The point is to identify the discover-able errors and account for them to the extent possible. You also have to come to terms with the fact that some errors and data holes will be unidentifiable, and will remain hidden. While it is always true in analytics that “garbage in, garbage out”, there are methods to reduce the impact of data discrepancies. Data problems do not necessarily mean your analytic results will be inaccurate. Indeed, the value of analytic models increases when market data is less than complete. That's why you build a "model" because if you had perfect information there would be no need to model it.
One example of working with incomplete data is AP's recent work in Russia. A significant portion of the retail sector in Russia is not well tracked within syndicated sources. Yet, Russia remains a strong growing market where increased advertising and promotional spending needs to be evaluated to remain competitive. Faced with this challenge, we work with our clients to identify alternative sources of data such as direct retail data, shipment data and tracking of representative retailers to gauge sales activity and price points.
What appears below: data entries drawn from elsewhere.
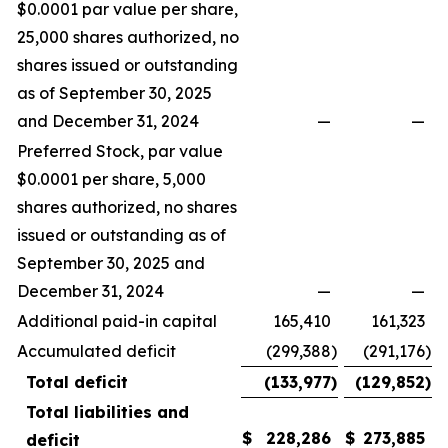
$0.0001 par value per share,
25,000 shares authorized, no
shares issued or outstanding
as of September 30, 2025
and December 31, 2024
—
—
Preferred Stock, par value
$0.0001 per share, 5,000
shares authorized, no shares
issued or outstanding as of
September 30, 2025 and
December 31, 2024
—
—
Additional paid-in capital
165,410
161,323
Accumulated deficit
(299,388
)
(291,176
)
Total deficit
(133,977
)
(129,852
)
Total liabilities and
$
228,286
$
273,885
deficit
By using multiple data sources, we are frequently able to triangulate our way to better information and validate poor and missing data through cross verification from several sources. This approach can be powerful since most client competitors will be unable or unwilling to do similar work to identify and validate data, and therefore AP clients can enjoy a significant competitive advantage in promising emerging markets.
Data is imperfect, and will continue to be so. The deeper you dive into new data streams, the more you risk encountering incomplete, inaccurate, double-counted, and overlapping data. There is no quick and easy solution to dirty data. It takes experience, common sense, and genuine curiosity to do the detective work to untangle a bird’s nest of data. Having said that, if you do the hard work to identify and cleanse new data, you will likely reveal opportunities for competitive advantage.